EXERCISE REQUIREMENTS
The response should hold each line from the entries below where "интересов" is found.

GIVEN RECORDS
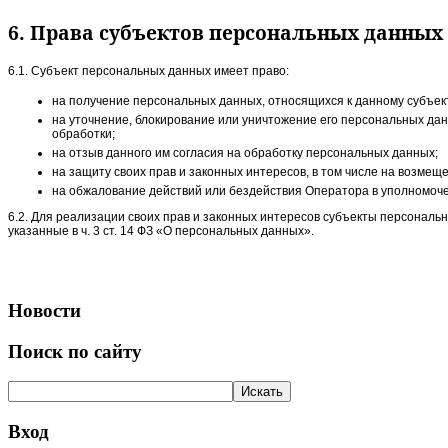
6. Права субъектов персональных данных
6.1. Субъект персональных данных имеет право:
на получение персональных данных, относящихся к данному субъек
на уточнение, блокирование или уничтожение его персональных да
обработки;
на отзыв данного им согласия на обработку персональных данных;
на защиту своих прав и законных интересов, в том числе на возмещ
на обжалование действий или бездействия Оператора в уполномоче
6.2. Для реализации своих прав и законных интересов субъекты персональ
указанные в ч. 3 ст. 14 ФЗ «О персональных данных».
Новости
Поиск по сайту
Вход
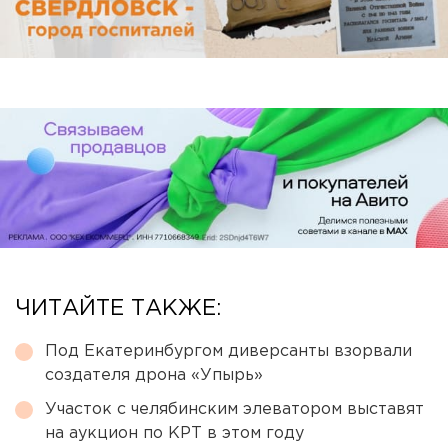
ЧИТАЙТЕ ТАКЖЕ:
Под Екатеринбургом диверсанты взорвали
создателя дрона «Упырь»
Участок с челябинским элеватором выставят
на аукцион по КРТ в этом году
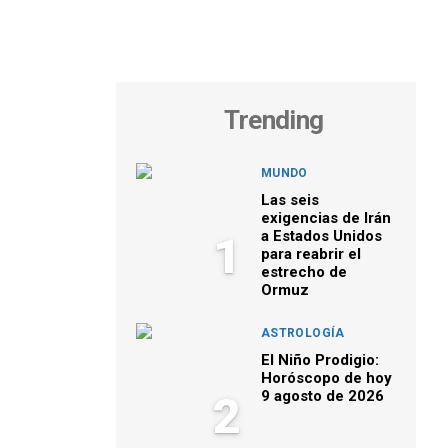
Trending
MUNDO
Las seis
exigencias de Irán
a Estados Unidos
1
para reabrir el
estrecho de
Ormuz
ASTROLOGÍA
El Niño Prodigio:
Horóscopo de hoy
9 agosto de 2026
2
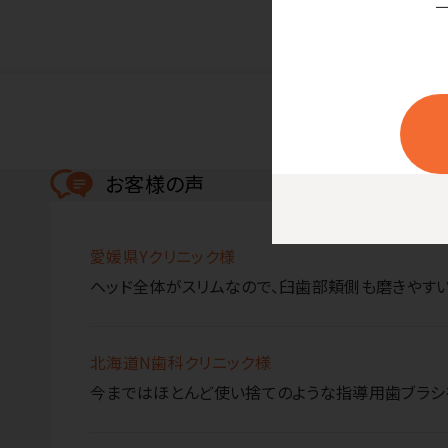
お客様の声
愛媛県Yクリニック様
ヘッド全体がスリムなので、臼歯部頬側も磨きやすい
北海道N歯科クリニック様
今まではほとんど使い捨てのような指導用歯ブラシ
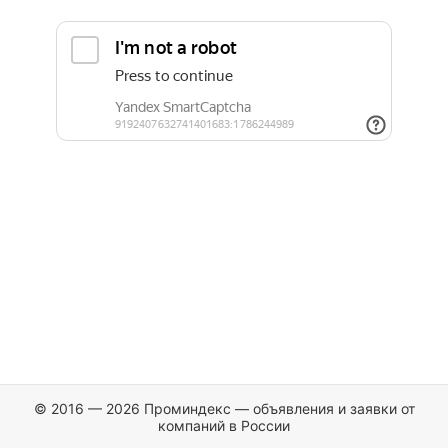
© 2016 — 2026 Проминдекс — объявления и заявки от
компаний в России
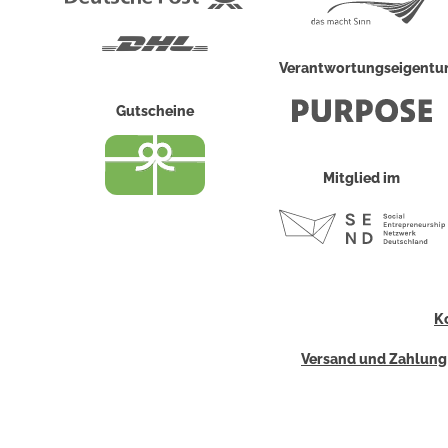
Post
DHL
Verantwortungseigent
Gutscheine
Mitglied im
K
Versand und Zahlung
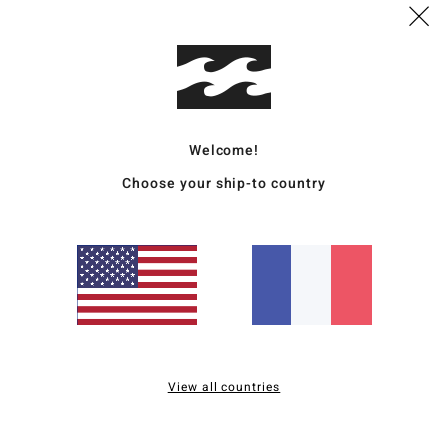
Comp
Traçab
Livr
Welcome!
Choose your ship-to country
Note moyenne
5.0
/5
View all countries
basé sur
1 avis vérifiés
depuis mars 2026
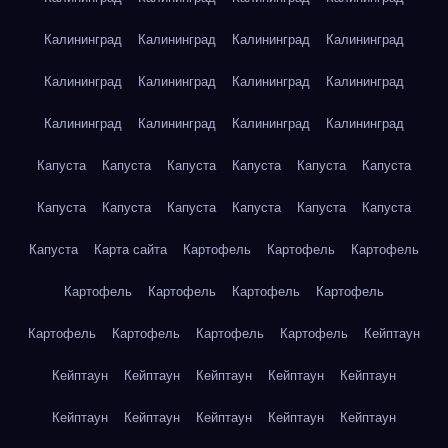
Калининград
Калининград
Калининград
Калининград
Калининград
Калининград
Калининград
Калининград
Калининград
Калининград
Калининград
Калининград
Капуста
Капуста
Капуста
Капуста
Капуста
Капуста
Капуста
Капуста
Капуста
Капуста
Капуста
Капуста
Капуста
Карта сайта
Картофель
Картофель
Картофель
Картофель
Картофель
Картофель
Картофель
Картофель
Картофель
Картофель
Картофель
Кейптаун
Кейптаун
Кейптаун
Кейптаун
Кейптаун
Кейптаун
Кейптаун
Кейптаун
Кейптаун
Кейптаун
Кейптаун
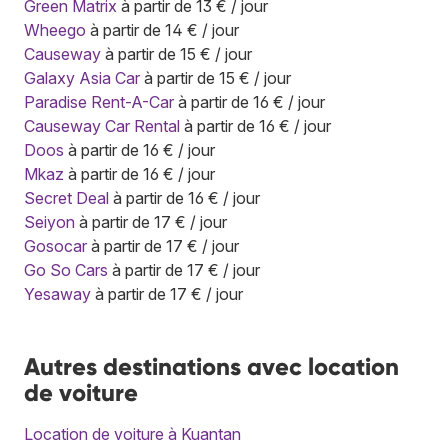
Green Matrix
à partir de 13 € / jour
Wheego
à partir de 14 € / jour
Causeway
à partir de 15 € / jour
Galaxy Asia Car
à partir de 15 € / jour
Paradise Rent-A-Car
à partir de 16 € / jour
Causeway Car Rental
à partir de 16 € / jour
Doos
à partir de 16 € / jour
Mkaz
à partir de 16 € / jour
Secret Deal
à partir de 16 € / jour
Seiyon
à partir de 17 € / jour
Gosocar
à partir de 17 € / jour
Go So Cars
à partir de 17 € / jour
Yesaway
à partir de 17 € / jour
Autres destinations avec location
de voiture
Location de voiture à Kuantan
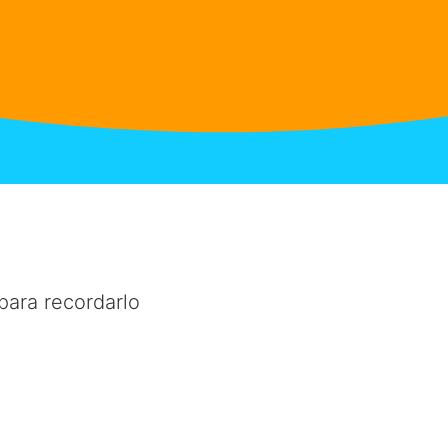
para recordarlo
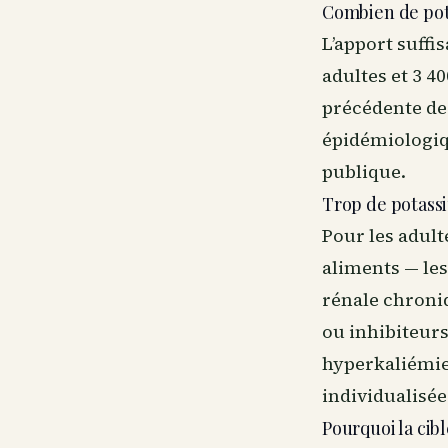
Combien de pot
L’apport suffi
adultes et 3 4
précédente de 
épidémiologiq
publique.
Trop de potass
Pour les adult
aliments — les
rénale chroni
ou inhibiteurs
hyperkaliémie
individualisée
Pourquoi la cibl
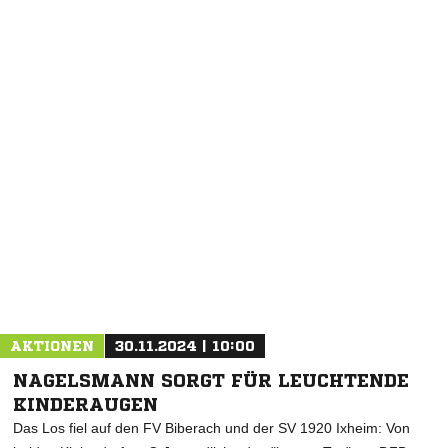
NACHRICHT SENDEN
* Pflichtfelder
AKTIONEN
30.11.2024 | 10:00
NAGELSMANN SORGT FÜR LEUCHTENDE
KINDERAUGEN
Das Los fiel auf den FV Biberach und der SV 1920 Ixheim: Von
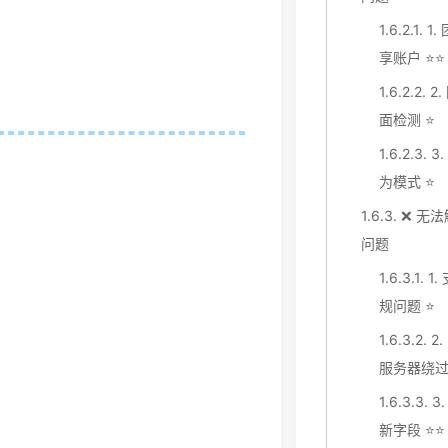
1.6.2.1.
1.
享账户 ⭐⭐
1.6.2.2.
2
面检测 ⭐
1.6.2.3.
3
为模式 ⭐
1.6.3.
❌ 无
问题
1.6.3.1.
1.
规问题 ⭐
1.6.3.2.
2.
服务器绕过
1.6.3.3.
3
新字段 ⭐⭐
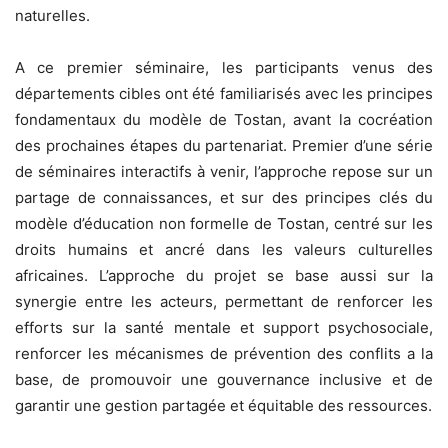
naturelles.
A ce premier séminaire, les participants venus des
départements cibles ont été familiarisés avec les principes
fondamentaux du modèle de Tostan, avant la cocréation
des prochaines étapes du partenariat. Premier d’une série
de séminaires interactifs à venir, l’approche repose sur un
partage de connaissances, et sur des principes clés du
modèle d’éducation non formelle de Tostan, centré sur les
droits humains et ancré dans les valeurs culturelles
africaines. L’approche du projet se base aussi sur la
synergie entre les acteurs, permettant de renforcer les
efforts sur la santé mentale et support psychosociale,
renforcer les mécanismes de prévention des conflits a la
base, de promouvoir une gouvernance inclusive et de
garantir une gestion partagée et équitable des ressources.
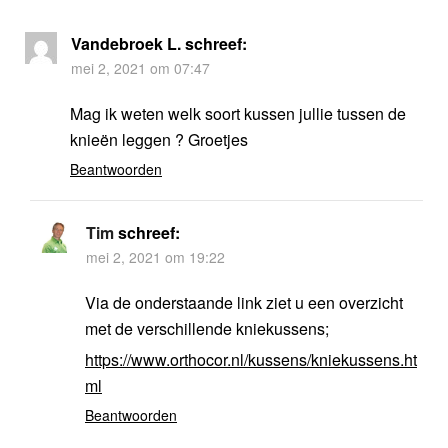
Vandebroek L.
schreef:
mei 2, 2021 om 07:47
Mag ik weten welk soort kussen jullie tussen de
knieën leggen ? Groetjes
Beantwoorden
Tim
schreef:
mei 2, 2021 om 19:22
Via de onderstaande link ziet u een overzicht
met de verschillende kniekussens;
https://www.orthocor.nl/kussens/kniekussens.ht
ml
Beantwoorden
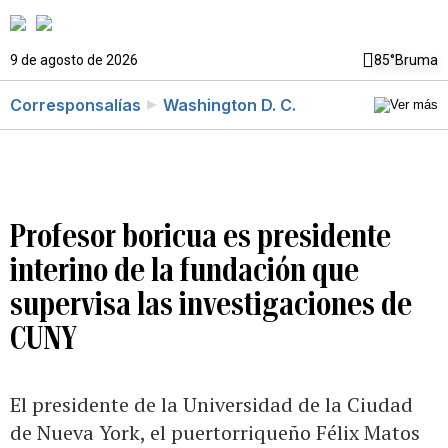
9 de agosto de 2026
85°
Bruma
Corresponsalías
Washington D. C.
Profesor boricua es presidente
interino de la fundación que
supervisa las investigaciones de
CUNY
El presidente de la Universidad de la Ciudad
de Nueva York, el puertorriqueño Félix Matos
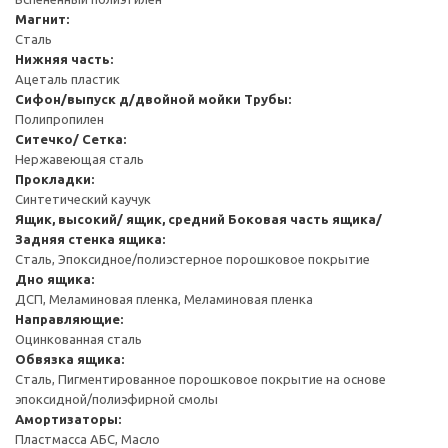
Магнит:
Сталь
Нижняя часть:
Ацеталь пластик
Сифон/выпуск д/двойной мойки
Трубы:
Полипропилен
Ситечко/ Сетка:
Нержавеющая сталь
Прокладки:
Синтетический каучук
Ящик, высокий/ ящик, средний
Боковая часть ящика/
Задняя стенка ящика:
Сталь, Эпоксидное/полиэстерное порошковое покрытие
Дно ящика:
ДСП, Меламиновая пленка, Меламиновая пленка
Направляющие:
Оцинкованная сталь
Обвязка ящика:
Сталь, Пигментированное порошковое покрытие на основе
эпоксидной/полиэфирной смолы
Амортизаторы:
Пластмасса АБС, Масло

SOLUTION TO THIS EXERCISE
на защиту своих прав и законных интересов, в том числе на возмещ
6.2. Для реализации своих прав и законных интересов субъекты персональ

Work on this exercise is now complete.